Breeding Location:
Mountains
Breeding Type:
Monogamous, Pairs
Breeding Population:
Fairly common
Egg Color:
White to blue green with brown and black marks
Number of Eggs:
4 - 7
Incubation Days:
10 - 16
Egg Incubator:
Female
Nest Material:
Grass and moss with lining of hair, feathers, and soft grasses.
Migration:
Migratory
Recommended Products:
General
Snow Bunting: Medium-sized, strikingly white sparrow with black back, central tail, and wing tips. Female is duller, has a red-brown rump, and shows red-brown and gray streaking on head and back.

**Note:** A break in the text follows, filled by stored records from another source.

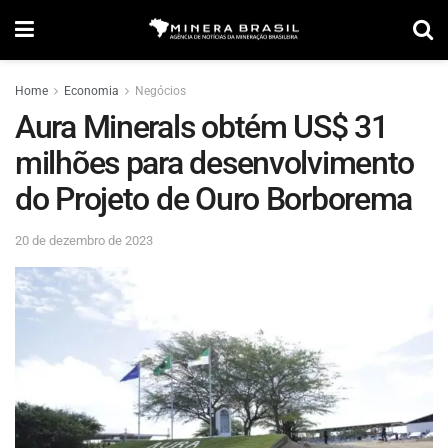
Home
Economia
Negócios
Aura Minerals obtém US$ 31
milhões para desenvolvimento
do Projeto de Ouro Borborema
20 de dezembro de 2023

Winter adult and juvenile are duller with brown wash on back, sides, and head.
Range and Habitat
Snow Bunting: Breeds from Aleutians, northern Alaska and Arctic islands south to northern Quebec. Spends winters regularly across southern Canada and upper tier of states to Oregon and Pennsylvania; also found in Eurasia. Nests on high mountain tops. During the winter stays on sandy and shingle coasts, salt marsh, and rough coastal fields.
Breeding and Nesting
Snow Bunting: Four to seven white to blue green eggs with brown and black markings are laid in a nest made of grass and moss, lined with fine grass and feathers, and built under a grassy tussock, in a rocky crevice, on a building, empty oil barrel, or other artificial structure. Incubation ranges from 10 to 16 days and is carried out by the female.
Foraging and Feeding
Snow Bunting: Eats seeds and insects in summer. During winter, gleans ground and snow for seeds.
Readily Eats
Safflower, Apple Slices, Suet, Millet, Peanut Kernels, Fruit
Vocalization
Snow Bunting: Song is a musical, high-pitched "chi-chi-churee." Call is a whistled "tew."
Similar Species
Snow Bunting: McKay's Bunting has a white back.